Jeff Weaver to Mariners, 1 year/$8.324 Million!!??!!???!!!
This here is just absurd. It was clear after the Vidro and Soriano fiascos that no more proof was needed as to Bill Bavasi's descent to the lowest rung of competence; but just in case anyone wasn't yet convinced, he just paid potentially $9 million (with incentives) to a guy who has posted a WHIP under 1.2 exactly twice over an eight-year career. While I do hate the Mariners, it is truly getting brutal for their fan base.
17 comments
|
0 recs |
Do you like this story?
Comments
Re: Jeff Weaver to Mariners, 1 year/$8.324 Million
by Kos @ Let's Go Tribe! on Jan 26, 2007 10:48 PM EST reply actions
Re: Jeff Weaver to Mariners, 1 year/$8.324 Million
Re: Jeff Weaver to Mariners, 1 year/$8.324 Million
Re: Jeff Weaver to Mariners, 1 year/$8.324 Million
by Brandini on Jan 27, 2007 3:07 AM EST reply actions
Re: Jeff Weaver to Mariners, 1 year/$8.324 Million
Re: Jeff Weaver to Mariners, 1 year/$8.324 Million
Do you take the 36 year who has had Tommy John surgery or the 30 year old who just won a world series and was a vital part of a rotation that more then held its own?

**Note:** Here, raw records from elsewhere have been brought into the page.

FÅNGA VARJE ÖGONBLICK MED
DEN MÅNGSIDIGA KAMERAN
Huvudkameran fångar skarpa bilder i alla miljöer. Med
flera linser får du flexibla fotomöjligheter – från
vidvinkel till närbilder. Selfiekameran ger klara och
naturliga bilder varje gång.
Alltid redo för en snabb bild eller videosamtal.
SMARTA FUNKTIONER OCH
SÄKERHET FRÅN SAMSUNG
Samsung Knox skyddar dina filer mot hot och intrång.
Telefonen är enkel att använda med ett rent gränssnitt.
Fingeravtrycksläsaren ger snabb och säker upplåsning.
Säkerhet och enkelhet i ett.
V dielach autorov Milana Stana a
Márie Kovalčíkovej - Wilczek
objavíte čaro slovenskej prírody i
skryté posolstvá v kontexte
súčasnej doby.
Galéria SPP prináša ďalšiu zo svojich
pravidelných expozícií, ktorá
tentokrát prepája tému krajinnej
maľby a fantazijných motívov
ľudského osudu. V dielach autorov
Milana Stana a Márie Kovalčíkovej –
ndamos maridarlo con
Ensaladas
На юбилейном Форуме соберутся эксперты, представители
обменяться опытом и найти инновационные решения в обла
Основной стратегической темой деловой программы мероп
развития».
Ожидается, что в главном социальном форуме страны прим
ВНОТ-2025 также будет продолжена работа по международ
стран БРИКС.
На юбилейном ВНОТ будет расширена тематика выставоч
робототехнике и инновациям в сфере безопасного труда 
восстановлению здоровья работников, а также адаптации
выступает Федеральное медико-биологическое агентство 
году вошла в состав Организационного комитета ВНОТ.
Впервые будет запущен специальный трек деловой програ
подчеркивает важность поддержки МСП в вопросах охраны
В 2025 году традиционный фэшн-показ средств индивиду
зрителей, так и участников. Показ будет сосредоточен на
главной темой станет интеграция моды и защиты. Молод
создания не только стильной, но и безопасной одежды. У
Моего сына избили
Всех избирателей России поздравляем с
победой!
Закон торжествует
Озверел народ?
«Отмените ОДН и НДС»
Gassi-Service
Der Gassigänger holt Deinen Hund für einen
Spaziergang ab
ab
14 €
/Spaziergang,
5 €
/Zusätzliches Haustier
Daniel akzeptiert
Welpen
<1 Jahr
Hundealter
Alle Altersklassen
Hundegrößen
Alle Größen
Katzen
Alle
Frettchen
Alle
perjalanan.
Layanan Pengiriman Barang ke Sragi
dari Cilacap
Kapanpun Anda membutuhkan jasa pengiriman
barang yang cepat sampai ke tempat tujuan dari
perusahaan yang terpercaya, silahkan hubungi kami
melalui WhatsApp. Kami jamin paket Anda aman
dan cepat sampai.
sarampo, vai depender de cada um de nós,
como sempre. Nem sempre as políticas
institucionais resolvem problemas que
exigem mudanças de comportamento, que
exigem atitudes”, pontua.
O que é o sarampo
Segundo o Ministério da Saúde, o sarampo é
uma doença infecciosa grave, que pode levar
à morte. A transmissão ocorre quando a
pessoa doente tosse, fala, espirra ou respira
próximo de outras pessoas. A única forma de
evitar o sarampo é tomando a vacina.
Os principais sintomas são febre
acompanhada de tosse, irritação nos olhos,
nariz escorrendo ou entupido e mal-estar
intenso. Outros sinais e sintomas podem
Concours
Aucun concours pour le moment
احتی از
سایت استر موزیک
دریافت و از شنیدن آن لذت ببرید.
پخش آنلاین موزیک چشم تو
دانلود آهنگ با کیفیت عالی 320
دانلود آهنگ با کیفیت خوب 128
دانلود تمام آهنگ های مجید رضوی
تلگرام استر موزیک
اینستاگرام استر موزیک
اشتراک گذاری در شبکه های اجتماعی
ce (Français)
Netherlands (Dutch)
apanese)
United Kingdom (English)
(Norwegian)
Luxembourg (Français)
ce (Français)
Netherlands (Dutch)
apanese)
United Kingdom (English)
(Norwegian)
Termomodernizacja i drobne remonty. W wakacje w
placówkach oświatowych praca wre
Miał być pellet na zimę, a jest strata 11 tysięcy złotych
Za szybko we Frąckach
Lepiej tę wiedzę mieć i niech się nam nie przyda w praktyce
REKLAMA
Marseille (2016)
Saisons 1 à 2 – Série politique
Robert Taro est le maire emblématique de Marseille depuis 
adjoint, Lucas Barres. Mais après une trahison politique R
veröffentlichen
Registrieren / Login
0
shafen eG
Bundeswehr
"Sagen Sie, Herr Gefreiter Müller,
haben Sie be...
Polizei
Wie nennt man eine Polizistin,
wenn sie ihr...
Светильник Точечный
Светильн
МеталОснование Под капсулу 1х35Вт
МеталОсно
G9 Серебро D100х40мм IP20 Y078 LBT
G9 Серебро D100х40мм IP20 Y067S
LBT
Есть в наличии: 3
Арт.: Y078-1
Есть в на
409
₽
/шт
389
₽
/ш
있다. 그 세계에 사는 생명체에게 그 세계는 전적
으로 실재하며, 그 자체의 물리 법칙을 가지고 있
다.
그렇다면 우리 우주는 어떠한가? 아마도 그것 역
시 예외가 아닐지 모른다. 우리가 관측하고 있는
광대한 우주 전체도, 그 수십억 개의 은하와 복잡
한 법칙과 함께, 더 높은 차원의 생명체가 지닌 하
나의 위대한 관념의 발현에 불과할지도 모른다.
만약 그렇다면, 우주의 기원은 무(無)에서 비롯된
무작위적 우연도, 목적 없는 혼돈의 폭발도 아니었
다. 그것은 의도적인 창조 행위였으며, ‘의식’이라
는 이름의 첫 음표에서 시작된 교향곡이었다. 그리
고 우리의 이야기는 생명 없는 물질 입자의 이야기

For me I take the pitcher 6 years younger who for his career, has only been marginally worse - inflated mostly by two awful seasons.
by Brandini on Jan 27, 2007 9:38 AM EST up reply actions
Re: Jeff Weaver to Mariners, 1 year/$8.324 Million
Re: Jeff Weaver to Mariners, 1 year/$8.324 Million
Geez, the guy's numbers suck, so you start writing him a poem. This sentence means absolutely nothing. Nobody is debating Weaver's health, but his ERA+ for the past four seasons is around 88. That's almost 800 innings of blech.
Byrd's surgery was four years ago. He came back in late June of 2004, started 16 games that season, 31 games in 2005 and another 31 in 2006. And among 50 ERA qualifiers since July of 2004, he's 19th in ERA. His age is cause for concern, but he fits the profile of the guy who comes back from Tommy John 18 months later, and eventually stronger than before.
Re: Jeff Weaver to Mariners, 1 year/$8.324 Million
And Paul Byrd was all of WHAT in 2006? Any defence of Byrd and his signing is completely laughable! What did this organization think they were going to get???
That said, I take the guy who has struggled recently, but is still in the midst of his prime over a guy who didn't get a full time job until he was 29, mixxed in with serious surgery and was a year or two out of his prime...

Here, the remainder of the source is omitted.